This guide walks you through building your first machine learning project: predicting house prices using linear regression in Python. We’ll cover setup on Ubuntu, code walkthrough, and detailed explanations.
Ubuntu Setup
-
Install Python, pip, and venv
sudo apt update sudo apt install python3 python3-pip python3-venv -y
-
Create a project folder and virtual environment
mkdir house-price-predictor cd house-price-predictor python3 -m venv .venv source .venv/bin/activate
-
Install required Python packages
pip install pandas scikit-learn matplotlib jupyter
-
Launch Jupyter Notebook
jupyter notebook
This will open a browser window where you can create a new notebook to write and run Python code interactively.
Step 1: Prepare the Dataset
Create a notebook cell and add:
import pandas as pd
# Sample housing dataset
data = {
'Size (sqft)': [1500, 1600, 1700, 1800, 2000],
'Bedrooms': [3, 3, 3, 4, 4],
'Age (years)': [10, 5, 3, 20, 15],
'Price': [300000, 340000, 360000, 400000, 410000]
}
df = pd.DataFrame(data)
df
Explanation: We’re using Pandas to create a DataFrame — a table-like data structure — from a Python dictionary. Each row represents one house, and each column represents a property (feature) of the house. This is your training data — the data that the machine learning model will learn from.
Step 2: Train the Model
from sklearn.linear_model import LinearRegression
X = df[['Size (sqft)', 'Bedrooms', 'Age (years)']] # Features
y = df['Price'] # Target label
model = LinearRegression()
model.fit(X, y)
Explanation: This is where machine learning starts. We separate the features (inputs) and the target (output we want to predict). In this case, features are size, number of bedrooms, and age. The target is the price.

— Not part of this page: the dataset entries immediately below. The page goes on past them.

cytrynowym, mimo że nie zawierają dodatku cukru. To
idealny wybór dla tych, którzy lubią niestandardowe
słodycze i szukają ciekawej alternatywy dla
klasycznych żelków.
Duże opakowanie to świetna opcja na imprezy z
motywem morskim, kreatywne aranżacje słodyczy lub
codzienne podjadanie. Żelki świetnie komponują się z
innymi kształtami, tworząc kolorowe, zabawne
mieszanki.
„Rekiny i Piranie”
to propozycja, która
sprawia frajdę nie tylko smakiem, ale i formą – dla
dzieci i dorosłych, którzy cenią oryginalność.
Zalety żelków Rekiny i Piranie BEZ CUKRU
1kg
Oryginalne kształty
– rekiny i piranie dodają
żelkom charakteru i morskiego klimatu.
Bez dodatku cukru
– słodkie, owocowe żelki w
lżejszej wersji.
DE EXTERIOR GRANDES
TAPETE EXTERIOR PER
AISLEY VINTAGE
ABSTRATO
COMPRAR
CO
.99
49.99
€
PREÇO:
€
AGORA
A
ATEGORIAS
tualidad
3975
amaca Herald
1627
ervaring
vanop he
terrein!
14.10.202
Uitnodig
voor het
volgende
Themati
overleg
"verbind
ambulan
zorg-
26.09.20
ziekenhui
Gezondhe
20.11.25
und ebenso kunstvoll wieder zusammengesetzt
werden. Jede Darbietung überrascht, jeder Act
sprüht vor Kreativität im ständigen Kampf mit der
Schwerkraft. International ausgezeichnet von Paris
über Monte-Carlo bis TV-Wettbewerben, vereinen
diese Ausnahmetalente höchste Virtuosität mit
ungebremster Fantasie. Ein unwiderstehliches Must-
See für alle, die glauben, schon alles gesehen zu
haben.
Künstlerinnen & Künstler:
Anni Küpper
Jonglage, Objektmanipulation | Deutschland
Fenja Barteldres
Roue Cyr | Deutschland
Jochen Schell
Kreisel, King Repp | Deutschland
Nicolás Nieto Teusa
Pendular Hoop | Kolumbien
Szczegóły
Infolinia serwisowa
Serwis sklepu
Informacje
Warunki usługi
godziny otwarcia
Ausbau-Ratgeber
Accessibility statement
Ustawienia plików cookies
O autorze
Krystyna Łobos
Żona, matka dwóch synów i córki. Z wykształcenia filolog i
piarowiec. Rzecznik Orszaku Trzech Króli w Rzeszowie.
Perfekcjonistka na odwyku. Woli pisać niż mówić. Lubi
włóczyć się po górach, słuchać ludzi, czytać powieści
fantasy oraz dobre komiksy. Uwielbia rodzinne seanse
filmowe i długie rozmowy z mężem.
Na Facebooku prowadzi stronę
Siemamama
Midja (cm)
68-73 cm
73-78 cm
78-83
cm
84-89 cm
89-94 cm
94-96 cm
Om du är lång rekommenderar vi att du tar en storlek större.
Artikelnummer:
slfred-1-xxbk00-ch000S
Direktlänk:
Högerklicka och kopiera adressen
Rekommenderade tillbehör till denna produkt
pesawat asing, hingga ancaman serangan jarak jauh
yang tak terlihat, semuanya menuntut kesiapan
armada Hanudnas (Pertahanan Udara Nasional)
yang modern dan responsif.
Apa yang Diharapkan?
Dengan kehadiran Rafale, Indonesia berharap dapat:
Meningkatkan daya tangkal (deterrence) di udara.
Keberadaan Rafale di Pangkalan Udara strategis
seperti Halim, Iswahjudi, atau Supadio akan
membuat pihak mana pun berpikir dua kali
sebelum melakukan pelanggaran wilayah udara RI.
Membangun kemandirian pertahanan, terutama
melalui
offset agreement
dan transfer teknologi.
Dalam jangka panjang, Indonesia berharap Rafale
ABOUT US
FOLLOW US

The model learns a mathematical formula that best maps these inputs to the output. This process is called “training” the model.
Step 3: Predict Price for a New House
new_house = pd.DataFrame([[1900, 4, 10]], columns=['Size (sqft)', 'Bedrooms', 'Age (years)'])
predicted_price = model.predict(new_house)
print(f"Predicted price: ${predicted_price[0]:,.2f}")
Explanation: Now that the model is trained, we can use it to predict the price of a new house. The input must be provided in the same format as the training data. The model uses its learned formula to estimate a price.
Step 4: Visualize (Optional)
import matplotlib.pyplot as plt
plt.scatter(df['Size (sqft)'], df['Price'], color='blue', label='Actual')
plt.xlabel('Size (sqft)')
plt.ylabel('Price')
plt.title('Size vs Price')
plt.legend()
plt.show()
Explanation: Visualization helps you see how data is distributed and how well your model might perform. Here, we use a scatter plot to show the relationship between house size and price.
Step 5: Evaluate the Model
from sklearn.metrics import mean_squared_error, r2_score
y_pred = model.predict(X)
mse = mean_squared_error(y, y_pred)
r2 = r2_score(y, y_pred)
print(f"MSE: {mse:.2f}")
print(f"R² Score: {r2:.2f}")
Explanation: Once you’ve trained and tested the model, it’s important to evaluate how well it’s doing:
- MSE (Mean Squared Error): Average of the squared differences between actual and predicted prices. Lower is better.
- R² Score: A value between 0 and 1 that indicates how well the model explains the data. Closer to 1 means better accuracy.
Summary
- You created a basic machine learning model using linear regression.
- You learned how to prepare a dataset, train a model, make predictions, visualize the data, and evaluate the model’s performance.
This is the foundation of many machine learning workflows. Understanding this will make it easier to tackle more advanced topics. Next up: try using a real-world dataset or move to classification problems like the Iris Flower Classifier.